3.2 austenitische Stähle

Austenitische Stähle sind die Vertreter, die trivial mit VA, V2A bzw. V4A bezeichnet werden. Sie zeichnen sich durch hohe Korrosionsbeständigkeit aus, wobei man einige Regeln beachten muß:

1. nicht mit Werkzeugen bearbeiten, die schon einmal für »rostendes« Material Verwendung fanden - Gefahr von Fremdrost

2. Für ausreichenden Kontakt mit Luft sorgen: enge Falzen vermeiden.

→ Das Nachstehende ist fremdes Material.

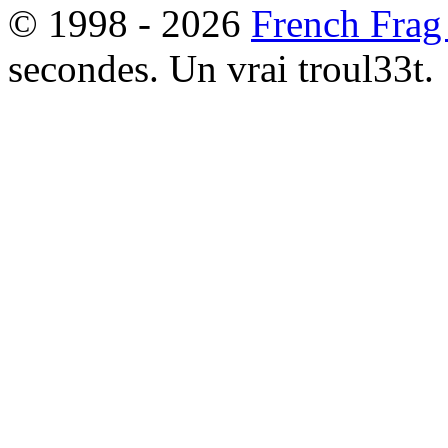
© 1998 - 2026
French Frag
secondes. Un vrai troul33t.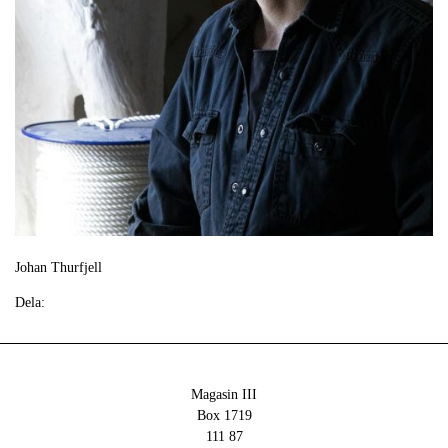
Johan Thurfjell
Dela:
Magasin III
Box 1719
111 87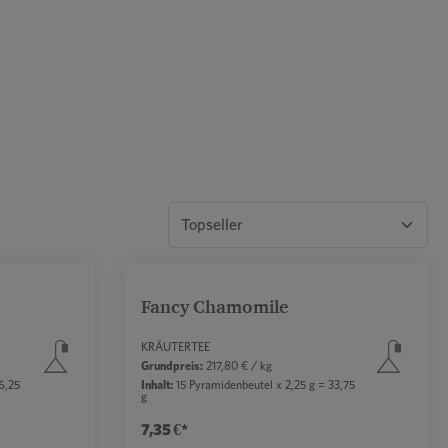
Fancy Chamomile
KRÄUTERTEE
Grundpreis:
217,80 € / kg
6,25
Inhalt:
15 Pyramidenbeutel x 2,25 g = 33,75
g
7,35 €*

3. austenitische Stähle neigen noch mehr, als ferrritisch/martensitische Stähle zur Kaltverfestigung beim Zerspanen. Beim Sägen z. B. denn Leerhub (Rücklauf der Säge) frei über der Schnittstelle führen; Drehzahl beim Bohren etwa halb so schnell, wie bei Baustahl.

Diese Stähle sind nicht »rostfrei«, sondern bilden mit dem Luftsauerstoff an der Oberfläche eine wenige Molekülstärken dicke Schicht aus Chromoxiden, die so dicht sind, daß weiterer Luftsauerstoff das Material nicht oxidieren kann. Wird der Kontakt mit Sauerstoff berhindert, kann sich diese Schicht nicht ausreichend bilden und die Korrosion setzt ein.